Take this chance to sit and pray with his reflection on the Kingdom of God, which Jesus commissions in today’s Gospel reading from Matthew

“The kingdom of God cannot be detached either from Christ or from the Church. Christ not only proclaimed the kingdom, but in him the kingdom itself became present and was fulfilled… The kingdom of God is not a concept, a doctrine, or a program subject to free interpretation, but it is before all else a person with the face and name of Jesus of Nazareth, the image of the invisible God. If the kingdom is separated from Jesus, it is no longer the kingdom of God which he revealed. The result is a distortion of the meaning of the kingdom, which runs the risk of being transformed into a purely human or ideological goal, and a distortion of the identity of Christ, who no longer appears as the Lord to whom everything must one day be subjected (cf. 1 Cor 15:27).

Likewise, one may not separate the kingdom from the Church… Christ endowed the Church, his body, with the fullness of the benefits and means of salvation. The Holy Spirit dwells in her, enlivens her with his gifts and charisms, sanctifies, guides and constantly renews her. The result is a unique and special relationship which… confers upon her a specific and necessary role.

…This is seen especially in her preaching, which is a call to conversion. Preaching constitutes the Church’s first and fundamental way of serving the coming of the kingdom in individuals and in human society…

Finally, the Church serves the kingdom by her intercession, since the kingdom by its very nature is God’s gift and work, as we are reminded by the gospel parables and by the prayer which Jesus taught us. We must ask for the kingdom, welcome it and make it grow within us; but we must also work together so that it will be welcomed and will grow among all people, until the time when Christ “delivers the kingdom to God the Father” and “God will be everything to everyone” (cf. 1 Cor 15:24, 28).

– Saint John Paul II served as pope from 1978 until 2005. 

 

— PAST REFLECTIONS —

July 3rd: We hear from Mary Beth Zurat on today’s Gospel reading (the Feast of Saint Thomas the Apostle). Mary Beth, a parishioner for years, has recently joined our parish staff.

A reflection on: John 20:24-29

Poor Thomas – he is the only apostle to be branded with an epithet. We don’t refer to Peter as Cowardly Peter for denying Christ or to Judas as Traitorous Judas, but Thomas is forever known as Doubting Thomas. I have always loved this Bible passage and felt a connection to Thomas beginning with the fact that he was absent when Jesus first appeared: Thomas, called Didymus, one of the Twelve, was not with them when Jesus came. 

This would have been my luck. Where was he? I’ve often wondered: Running late? Did he oversleep? Stuck in Jerusalem rush-hour traffic? Out picking up lunch for everybody? I imagine his initial reaction to hearing the incredible news as something along the lines of “Seriously guys?! You have got to be kidding me!” before issuing his unabashed ultimatum.

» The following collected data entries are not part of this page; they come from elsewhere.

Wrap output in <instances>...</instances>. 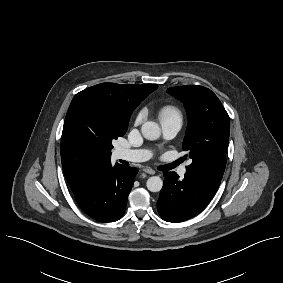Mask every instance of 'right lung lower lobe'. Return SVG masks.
Returning a JSON list of instances; mask_svg holds the SVG:
<instances>
[{"mask_svg": "<svg viewBox=\"0 0 283 283\" xmlns=\"http://www.w3.org/2000/svg\"><path fill=\"white\" fill-rule=\"evenodd\" d=\"M138 170L111 160L93 163L76 190L75 199L82 210L100 222L119 220L126 209L128 195Z\"/></svg>", "mask_w": 283, "mask_h": 283, "instance_id": "98d812e1", "label": "right lung lower lobe"}]
</instances>
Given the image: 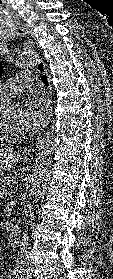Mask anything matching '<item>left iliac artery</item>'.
Returning a JSON list of instances; mask_svg holds the SVG:
<instances>
[{
    "label": "left iliac artery",
    "mask_w": 113,
    "mask_h": 279,
    "mask_svg": "<svg viewBox=\"0 0 113 279\" xmlns=\"http://www.w3.org/2000/svg\"><path fill=\"white\" fill-rule=\"evenodd\" d=\"M26 277H27V279H29V277H30V276H29V275H27Z\"/></svg>",
    "instance_id": "44dca946"
}]
</instances>
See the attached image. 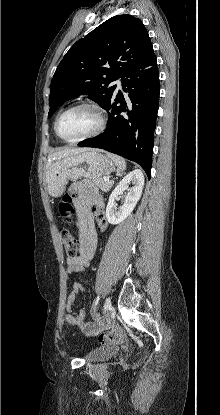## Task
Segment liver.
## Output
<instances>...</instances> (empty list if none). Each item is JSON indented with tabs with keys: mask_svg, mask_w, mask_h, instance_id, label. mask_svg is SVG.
Returning a JSON list of instances; mask_svg holds the SVG:
<instances>
[{
	"mask_svg": "<svg viewBox=\"0 0 220 415\" xmlns=\"http://www.w3.org/2000/svg\"><path fill=\"white\" fill-rule=\"evenodd\" d=\"M86 150L87 149H85V148L63 149V150L57 151L53 154H50L48 156L47 167H49L51 165L52 161L55 160V159L60 160L62 158L68 157V156L79 154V153L84 152Z\"/></svg>",
	"mask_w": 220,
	"mask_h": 415,
	"instance_id": "6515ba94",
	"label": "liver"
}]
</instances>
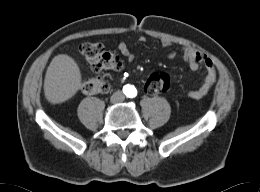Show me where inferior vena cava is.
Listing matches in <instances>:
<instances>
[{
    "label": "inferior vena cava",
    "instance_id": "1",
    "mask_svg": "<svg viewBox=\"0 0 260 192\" xmlns=\"http://www.w3.org/2000/svg\"><path fill=\"white\" fill-rule=\"evenodd\" d=\"M124 100V95L122 92L117 91L115 92L112 97H111V101L112 102H122Z\"/></svg>",
    "mask_w": 260,
    "mask_h": 192
}]
</instances>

Why wasn’t he there and why did Jesus choose that specific time to appear? Surely He knew Thomas would be absent, just as He knew Thomas would be present a week later when He appeared again. Was it a test? If so, Thomas failed, as we all too often do. But instead of condemning Thomas for his lack of faith, Jesus exhibits a pity and patience for him that should humble us and quell any inclinations to question God’s mercy. Ultimately it was Thomas out of all the disciples who experienced the most intimate interaction with Christ by touching his wounds. It was then that Doubting Didymus became Trusting Thomas. Christ speaks to all of us when he says to Thomas, Blessed are those who have not seen and have believed.

We live at a time of immediate substantiation with a pics or it didn’t happen mentality. We seek truth and signs seemingly either to prove or disprove God’s existence: if things are going well we trust He is there with us; if trials befall us we question whether He truly cares about us. And yet, there is irrefutable proof every day of God’s magnificence and profound love for us that we fail to recognize. In his poem “Pied Beauty,” 19th-century English convert and Jesuit Gerard Manley Hopkins writes of these simple splendors, 

Glory be to God for dappled things –

   For skies of couple-colour as a brinded cow…

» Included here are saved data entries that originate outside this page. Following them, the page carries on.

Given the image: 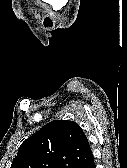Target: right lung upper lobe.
<instances>
[{
    "mask_svg": "<svg viewBox=\"0 0 127 168\" xmlns=\"http://www.w3.org/2000/svg\"><path fill=\"white\" fill-rule=\"evenodd\" d=\"M93 157L81 127L66 120H53L25 140L11 168H75Z\"/></svg>",
    "mask_w": 127,
    "mask_h": 168,
    "instance_id": "obj_1",
    "label": "right lung upper lobe"
}]
</instances>
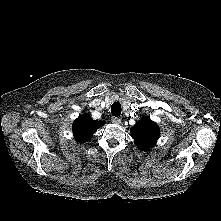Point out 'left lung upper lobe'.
Instances as JSON below:
<instances>
[{"instance_id":"left-lung-upper-lobe-1","label":"left lung upper lobe","mask_w":221,"mask_h":221,"mask_svg":"<svg viewBox=\"0 0 221 221\" xmlns=\"http://www.w3.org/2000/svg\"><path fill=\"white\" fill-rule=\"evenodd\" d=\"M159 127L149 117H143L131 128L135 144L143 151L153 147L159 138Z\"/></svg>"}]
</instances>
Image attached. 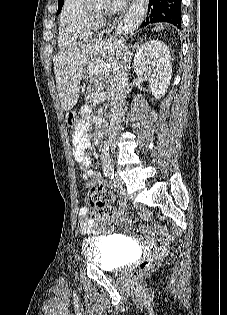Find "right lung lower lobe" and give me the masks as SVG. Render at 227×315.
<instances>
[{"label":"right lung lower lobe","instance_id":"right-lung-lower-lobe-1","mask_svg":"<svg viewBox=\"0 0 227 315\" xmlns=\"http://www.w3.org/2000/svg\"><path fill=\"white\" fill-rule=\"evenodd\" d=\"M181 0H149L148 14L142 26L155 22H169L180 28Z\"/></svg>","mask_w":227,"mask_h":315}]
</instances>
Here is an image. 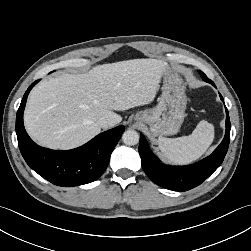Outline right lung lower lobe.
Returning <instances> with one entry per match:
<instances>
[{"label": "right lung lower lobe", "mask_w": 251, "mask_h": 251, "mask_svg": "<svg viewBox=\"0 0 251 251\" xmlns=\"http://www.w3.org/2000/svg\"><path fill=\"white\" fill-rule=\"evenodd\" d=\"M38 81L25 92L16 116V134L23 158L36 173L58 186L72 187L95 181L107 168L124 127L105 131L72 150L56 151L38 146L28 136L23 124L27 96Z\"/></svg>", "instance_id": "98d812e1"}]
</instances>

All things counter, original, spare, strange;

   Whatever is fickle, freckled (who knows how?)…

He fathers-forth whose beauty is past change: Praise him.

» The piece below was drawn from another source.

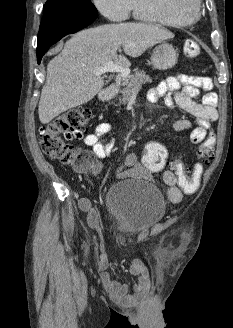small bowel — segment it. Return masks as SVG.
<instances>
[{"label":"small bowel","instance_id":"c3829d8e","mask_svg":"<svg viewBox=\"0 0 233 328\" xmlns=\"http://www.w3.org/2000/svg\"><path fill=\"white\" fill-rule=\"evenodd\" d=\"M212 87V80L209 77L181 74L159 82L148 91L147 97L151 102L163 98L167 107L177 106L193 115L196 118V126H193L188 120L180 119L173 124V129L175 131H190V142L200 144L206 139L211 123L218 119L216 110L217 95L212 92ZM201 90L205 91L206 94L202 103H197L194 98L200 94ZM110 129L109 123H99L94 132L84 138L85 145L91 147L99 158L108 157L112 151V139L103 138ZM117 176L119 178L142 179L148 178L149 172L141 164L135 153H129L119 166ZM163 181L168 187L167 195L169 200L172 203H179L183 198V192L178 185L174 172L171 170L165 171ZM78 205L82 211L87 213L89 223L97 227L99 218L91 201L82 197L78 200ZM129 271L137 278L133 293H129L127 284L113 279L108 271L103 270L100 273L101 283L111 299L123 305H131L142 300L148 294L151 286L148 269L142 260H133Z\"/></svg>","mask_w":233,"mask_h":328}]
</instances>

There are countless opportunities and sacred moments every day to trust like Thomas and be awed by Christ’s love for us. The summit of which is, of course, the body, blood, soul and divinity of Jesus Christ in the Eucharist. There is no greater manifestation of Christ’s love for us or reason for us to exclaim with infinite gratitude, reverence and adoration, My Lord and My God!